Semantic Memory & Repository Intelligence

Overview

The semantic memory system provides explicit, deterministic long-term memory for the AIRI platform. Unlike prompt-based hidden state, all memory is structured, serializable, and auditable.

Key principles:

Architecture

┌─────────────────────────────────────────────────────────────┐
│                     Cognition Layer                         │
│  CognitionCoordinator                                       │
│    ├── MemoryRetriever.retrieveForContext()                │
│    │     ├── MemoryRegistry.query()                         │
│    │     ├── RepositoryIntelligence.getFileContext()         │
│    │     ├── DecisionMemory.getDecisions()                  │
│    │     └── FailureMemory.detectPatterns()                 │
│    └── DecisionMemory.recordDecision()                     │
└─────────────────────────────────────────────────────────────┘
                              │
        ┌─────────────────────┼─────────────────────┐
        ▼                     ▼                     ▼
┌──────────────┐  ┌──────────────────┐  ┌──────────────────┐
│MemoryRegistry│  │RepositoryIntelli-│  │ DecisionMemory   │
│              │  │gence             │  │ FailureMemory    │
│ query()      │  │ indexRepository()│  │ recordDecision() │
│ register()   │  │ findRelatedFiles│  │ recordFailure()  │
│ update()     │  │ getDependencyChain│ │ detectPatterns() │
│ remove()     │  │ getAffectedFiles │  │                  │
└──────────────┘  └──────────────────┘  └──────────────────┘
        │                     │                     │
        └─────────────────────┼─────────────────────┘
                              ▼
              ┌──────────────────────────┐
              │   Persistence Layer      │
              │   SnapshotManager        │
              │   ├── captureMemories()  │
              │   ├── captureRetrievals()│
              │   └── captureRepoMaps()  │
              └──────────────────────────┘

Type System

Branded IDs

All memory identifiers use branded types for type safety:

type MemoryId = string & { readonly __brand: 'MemoryId' }
type RetrievalId = string & { readonly __brand: 'RetrievalId' }
type RepositoryMapId = string & { readonly __brand: 'RepositoryMapId' }

Factory functions ensure brand safety at creation sites:

Memory Scopes

Scope Description
global Available across all sessions and workspaces
session Tied to a specific cognition session
workspace Scoped to a specific workspace
repository Scoped to a specific repository

Memory Types

Type Description
decision Records a decision made during plan generation
failure Records an execution failure
architecture Describes architectural knowledge
pattern Captures recurring patterns
context General contextual information

Relevance Scoring Algorithm

The MemoryRegistry.query() method uses deterministic heuristic scoring:

  1. Exact text match in title/content: score 1.0
  2. Reference overlap: +0.3 per matching reference
  3. Scope match: +0.2
  4. Type match: +0.1
  5. Importance weighting: multiply by (0.5 + 0.5 * importance)
  6. Recency boost: +0.1 if accessed within last 24h
  7. Access frequency: +0.05 * min(accessCount, 10)

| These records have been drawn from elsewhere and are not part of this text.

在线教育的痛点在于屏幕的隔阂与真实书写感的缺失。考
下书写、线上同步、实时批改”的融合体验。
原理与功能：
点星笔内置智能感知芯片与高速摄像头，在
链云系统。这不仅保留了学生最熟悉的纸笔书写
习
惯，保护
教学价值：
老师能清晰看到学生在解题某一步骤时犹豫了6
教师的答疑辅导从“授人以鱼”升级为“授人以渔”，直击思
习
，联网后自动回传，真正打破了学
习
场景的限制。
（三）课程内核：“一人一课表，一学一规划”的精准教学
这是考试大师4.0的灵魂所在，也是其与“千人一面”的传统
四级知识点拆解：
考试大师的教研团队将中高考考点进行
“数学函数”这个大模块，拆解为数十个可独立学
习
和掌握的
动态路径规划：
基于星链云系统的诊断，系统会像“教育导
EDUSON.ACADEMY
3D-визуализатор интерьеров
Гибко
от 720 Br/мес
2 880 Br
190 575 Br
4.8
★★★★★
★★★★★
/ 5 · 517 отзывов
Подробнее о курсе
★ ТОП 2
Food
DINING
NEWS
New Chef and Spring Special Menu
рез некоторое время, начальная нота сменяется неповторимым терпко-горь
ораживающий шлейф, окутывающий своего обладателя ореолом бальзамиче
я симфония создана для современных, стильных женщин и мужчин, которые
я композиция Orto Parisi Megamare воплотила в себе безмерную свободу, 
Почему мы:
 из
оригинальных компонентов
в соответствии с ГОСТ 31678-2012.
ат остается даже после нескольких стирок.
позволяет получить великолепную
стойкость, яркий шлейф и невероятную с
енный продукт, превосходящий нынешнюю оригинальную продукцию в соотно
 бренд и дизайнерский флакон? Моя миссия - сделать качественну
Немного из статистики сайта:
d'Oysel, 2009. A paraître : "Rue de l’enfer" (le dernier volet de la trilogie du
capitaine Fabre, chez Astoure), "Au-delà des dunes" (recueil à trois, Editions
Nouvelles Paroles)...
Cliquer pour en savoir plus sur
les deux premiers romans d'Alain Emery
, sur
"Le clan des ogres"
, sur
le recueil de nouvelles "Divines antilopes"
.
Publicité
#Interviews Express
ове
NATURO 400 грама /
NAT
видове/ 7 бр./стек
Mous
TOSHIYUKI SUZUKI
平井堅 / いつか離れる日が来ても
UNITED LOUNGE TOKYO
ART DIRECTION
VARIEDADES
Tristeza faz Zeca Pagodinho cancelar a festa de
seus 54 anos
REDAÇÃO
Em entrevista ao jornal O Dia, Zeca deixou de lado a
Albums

Maximum score is capped at 2.0.

Repository Intelligence

RepositoryIntelligence builds a structural map of a repository:

Capabilities

Decision & Failure Memory

DecisionMemory

Records decisions made during plan generation:

FailureMemory

Records execution failures with pattern detection:

Retrieval Context Assembly

MemoryRetriever assembles context for cognition:

## Semantic Memory Context

### Relevant Memories
[1] (decision, 0.95) Fix authentication middleware — accepted proposal for JWT refresh
[2] (failure, 0.87) Workspace corruption on concurrent access — pattern: workspace_race_condition

### Repository Context
- Branch: main (abc123)
- Relevant files: src/auth/middleware.ts, src/auth/jwt.ts

### Decision History
- Last 3 decisions: 2 accepted, 1 rejected (capability mismatch)
- Known failure patterns: workspace_race_condition (3 occurrences)

Cognition Integration

The CognitionCoordinator integrates memory retrieval into the cognition pipeline:

  1. Before provider call: MemoryRetriever.retrieveForContext() populates CognitionContext.memoryContext
  2. After proposal generation: DecisionMemory.recordDecision() records the outcome
  3. Events emitted: memory.retrieved, decision.recorded for auditing

Memory retrieval failure does not block cognition — it's a best-effort enrichment.

Persistence and Recovery

Memory state is included in RuntimeSnapshot:

interface RuntimeSnapshot {
  // ... existing fields ...
  readonly memories: SerializedMemoryRecord[]
  readonly retrievalTraces: SerializedRetrievalTrace[]
  readonly repositoryMaps: SerializedRepositoryMap[]
}

SnapshotManager provides capture functions:

Event Types

Eight new event types are added to the AiriEvent union:

Event Emitted When
memory.stored A memory record is stored
memory.retrieved Memories are retrieved for context
memory.updated A memory record is updated
memory.removed A memory record is removed
repository.indexed A repository is indexed
decision.recorded A decision is recorded
failure.recorded A failure is recorded
failure.pattern.detected A recurring failure pattern is detected

Design Decisions and Trade-offs

  1. Deterministic scoring over ML: Heuristic scoring is predictable and auditable. ML-based scoring would introduce non-determinism.

  2. InMemory storage: All memory classes use in-memory Maps. External persistence is handled via snapshots, not direct database writes.

  3. No singleton pattern: All classes are instantiated via constructor injection, following the existing DI pattern.

  4. Optional memory context: Memory retrieval is optional in cognition. If the retriever is not configured, cognition proceeds without memory.

  5. Pattern detection threshold: 3+ occurrences required to create a pattern. This balances sensitivity with noise reduction.

  6. Import parsing: Supports common import patterns for major languages. Does not use AST parsing — regex-based parsing is sufficient for graph construction.

  7. Content hashing: RepositoryScanner uses polynomial rolling hash for change detection. Not cryptographically secure, but sufficient for detecting file changes.